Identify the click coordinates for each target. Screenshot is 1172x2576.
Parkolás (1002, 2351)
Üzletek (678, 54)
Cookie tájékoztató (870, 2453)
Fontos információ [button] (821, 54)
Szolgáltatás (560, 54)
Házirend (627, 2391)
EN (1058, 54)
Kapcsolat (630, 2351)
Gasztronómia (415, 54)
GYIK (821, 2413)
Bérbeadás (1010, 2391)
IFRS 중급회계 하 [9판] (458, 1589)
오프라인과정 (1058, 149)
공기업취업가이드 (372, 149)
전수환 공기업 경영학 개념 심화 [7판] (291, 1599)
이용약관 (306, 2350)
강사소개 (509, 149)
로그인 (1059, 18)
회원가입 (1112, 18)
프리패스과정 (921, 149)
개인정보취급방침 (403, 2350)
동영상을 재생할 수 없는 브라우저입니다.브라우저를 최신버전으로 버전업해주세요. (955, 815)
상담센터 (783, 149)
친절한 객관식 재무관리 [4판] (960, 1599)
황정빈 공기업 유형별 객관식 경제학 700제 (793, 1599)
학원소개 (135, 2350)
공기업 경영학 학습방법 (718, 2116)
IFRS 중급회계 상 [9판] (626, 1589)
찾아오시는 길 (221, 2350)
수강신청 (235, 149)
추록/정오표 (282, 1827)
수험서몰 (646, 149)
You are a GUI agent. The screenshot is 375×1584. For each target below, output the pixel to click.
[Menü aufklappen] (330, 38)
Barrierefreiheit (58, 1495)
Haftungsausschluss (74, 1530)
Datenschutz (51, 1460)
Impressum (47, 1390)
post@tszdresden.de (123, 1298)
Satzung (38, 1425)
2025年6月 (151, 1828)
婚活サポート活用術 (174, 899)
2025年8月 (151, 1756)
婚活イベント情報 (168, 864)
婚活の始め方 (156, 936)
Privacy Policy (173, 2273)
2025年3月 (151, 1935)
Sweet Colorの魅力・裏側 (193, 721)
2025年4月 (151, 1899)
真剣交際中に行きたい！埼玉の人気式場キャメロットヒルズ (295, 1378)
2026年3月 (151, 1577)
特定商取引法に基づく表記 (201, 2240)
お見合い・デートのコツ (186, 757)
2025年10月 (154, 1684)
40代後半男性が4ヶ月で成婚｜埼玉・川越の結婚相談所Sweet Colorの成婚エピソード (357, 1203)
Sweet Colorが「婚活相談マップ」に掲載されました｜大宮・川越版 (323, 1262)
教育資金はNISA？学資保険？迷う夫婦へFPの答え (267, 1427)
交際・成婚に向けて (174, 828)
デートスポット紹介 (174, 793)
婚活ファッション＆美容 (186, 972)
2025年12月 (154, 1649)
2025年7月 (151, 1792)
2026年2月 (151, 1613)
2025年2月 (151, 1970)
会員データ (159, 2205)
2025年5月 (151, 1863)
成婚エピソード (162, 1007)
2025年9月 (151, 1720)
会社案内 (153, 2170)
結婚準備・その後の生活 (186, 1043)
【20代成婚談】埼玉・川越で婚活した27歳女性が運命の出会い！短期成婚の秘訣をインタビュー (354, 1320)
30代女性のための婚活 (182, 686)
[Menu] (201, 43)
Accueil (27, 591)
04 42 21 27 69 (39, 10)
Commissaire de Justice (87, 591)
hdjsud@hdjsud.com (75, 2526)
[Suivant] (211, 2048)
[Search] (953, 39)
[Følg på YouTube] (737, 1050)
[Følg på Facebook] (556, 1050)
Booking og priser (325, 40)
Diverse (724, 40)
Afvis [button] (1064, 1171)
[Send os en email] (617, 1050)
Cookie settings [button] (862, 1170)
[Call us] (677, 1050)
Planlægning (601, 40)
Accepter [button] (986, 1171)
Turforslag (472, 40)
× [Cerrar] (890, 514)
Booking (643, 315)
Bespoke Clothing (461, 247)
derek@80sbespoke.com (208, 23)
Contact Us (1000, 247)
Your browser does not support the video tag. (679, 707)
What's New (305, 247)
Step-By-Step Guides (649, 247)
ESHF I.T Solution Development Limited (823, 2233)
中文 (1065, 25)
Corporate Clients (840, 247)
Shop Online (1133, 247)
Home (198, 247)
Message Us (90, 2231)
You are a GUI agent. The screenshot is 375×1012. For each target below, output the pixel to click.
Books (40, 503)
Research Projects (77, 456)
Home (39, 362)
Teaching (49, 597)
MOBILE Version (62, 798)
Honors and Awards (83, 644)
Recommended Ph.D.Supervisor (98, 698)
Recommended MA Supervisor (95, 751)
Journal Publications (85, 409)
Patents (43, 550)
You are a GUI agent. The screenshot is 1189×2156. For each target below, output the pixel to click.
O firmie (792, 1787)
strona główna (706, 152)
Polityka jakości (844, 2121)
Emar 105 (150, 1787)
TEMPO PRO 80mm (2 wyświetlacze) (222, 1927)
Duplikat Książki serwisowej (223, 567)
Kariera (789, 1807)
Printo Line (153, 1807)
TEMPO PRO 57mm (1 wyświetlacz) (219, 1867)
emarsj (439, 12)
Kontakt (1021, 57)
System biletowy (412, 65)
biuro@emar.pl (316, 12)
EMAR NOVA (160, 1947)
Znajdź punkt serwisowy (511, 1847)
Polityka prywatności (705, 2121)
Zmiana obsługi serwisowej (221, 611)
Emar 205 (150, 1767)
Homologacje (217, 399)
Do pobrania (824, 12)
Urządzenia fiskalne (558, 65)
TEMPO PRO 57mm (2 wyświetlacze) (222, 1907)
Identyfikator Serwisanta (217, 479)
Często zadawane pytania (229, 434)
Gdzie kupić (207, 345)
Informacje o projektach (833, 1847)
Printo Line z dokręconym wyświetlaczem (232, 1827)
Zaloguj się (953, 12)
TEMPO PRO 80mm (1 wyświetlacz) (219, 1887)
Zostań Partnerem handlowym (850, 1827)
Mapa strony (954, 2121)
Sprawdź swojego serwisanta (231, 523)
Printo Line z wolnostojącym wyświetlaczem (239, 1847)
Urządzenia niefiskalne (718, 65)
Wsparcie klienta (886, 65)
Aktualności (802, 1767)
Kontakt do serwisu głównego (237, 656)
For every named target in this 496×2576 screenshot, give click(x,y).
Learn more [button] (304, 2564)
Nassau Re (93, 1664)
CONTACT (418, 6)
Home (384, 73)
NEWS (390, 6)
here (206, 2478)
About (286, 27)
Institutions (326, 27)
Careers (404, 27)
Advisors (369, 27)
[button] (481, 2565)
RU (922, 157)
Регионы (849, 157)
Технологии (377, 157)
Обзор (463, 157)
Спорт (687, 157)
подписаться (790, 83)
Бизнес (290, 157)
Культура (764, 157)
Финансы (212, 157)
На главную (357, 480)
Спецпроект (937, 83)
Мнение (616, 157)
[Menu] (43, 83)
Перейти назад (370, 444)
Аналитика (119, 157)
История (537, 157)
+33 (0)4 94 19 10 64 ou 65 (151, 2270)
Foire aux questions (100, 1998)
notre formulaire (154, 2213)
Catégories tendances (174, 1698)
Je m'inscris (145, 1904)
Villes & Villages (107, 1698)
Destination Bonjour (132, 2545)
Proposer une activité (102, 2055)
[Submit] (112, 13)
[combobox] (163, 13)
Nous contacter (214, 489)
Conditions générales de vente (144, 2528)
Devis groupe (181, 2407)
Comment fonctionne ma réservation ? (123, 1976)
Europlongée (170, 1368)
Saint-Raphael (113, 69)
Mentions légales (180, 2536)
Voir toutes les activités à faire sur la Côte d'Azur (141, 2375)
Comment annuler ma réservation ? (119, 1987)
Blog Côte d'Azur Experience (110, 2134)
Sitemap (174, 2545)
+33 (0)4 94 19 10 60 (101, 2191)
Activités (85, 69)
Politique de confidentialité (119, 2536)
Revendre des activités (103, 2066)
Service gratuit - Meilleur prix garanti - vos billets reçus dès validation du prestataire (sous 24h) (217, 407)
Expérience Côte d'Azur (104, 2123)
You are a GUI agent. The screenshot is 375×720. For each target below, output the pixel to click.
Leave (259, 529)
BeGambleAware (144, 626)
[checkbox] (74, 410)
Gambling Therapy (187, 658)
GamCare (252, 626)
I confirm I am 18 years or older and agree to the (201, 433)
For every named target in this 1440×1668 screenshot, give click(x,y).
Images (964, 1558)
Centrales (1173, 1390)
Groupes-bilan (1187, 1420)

========================

### EXERCISE OBJECTIVE
All of the lines above that carry the string "Polityka" need to be found and copied.

### WRITTEN RESPONSE
Polityka jakości (844, 2121)
Polityka prywatności (705, 2121)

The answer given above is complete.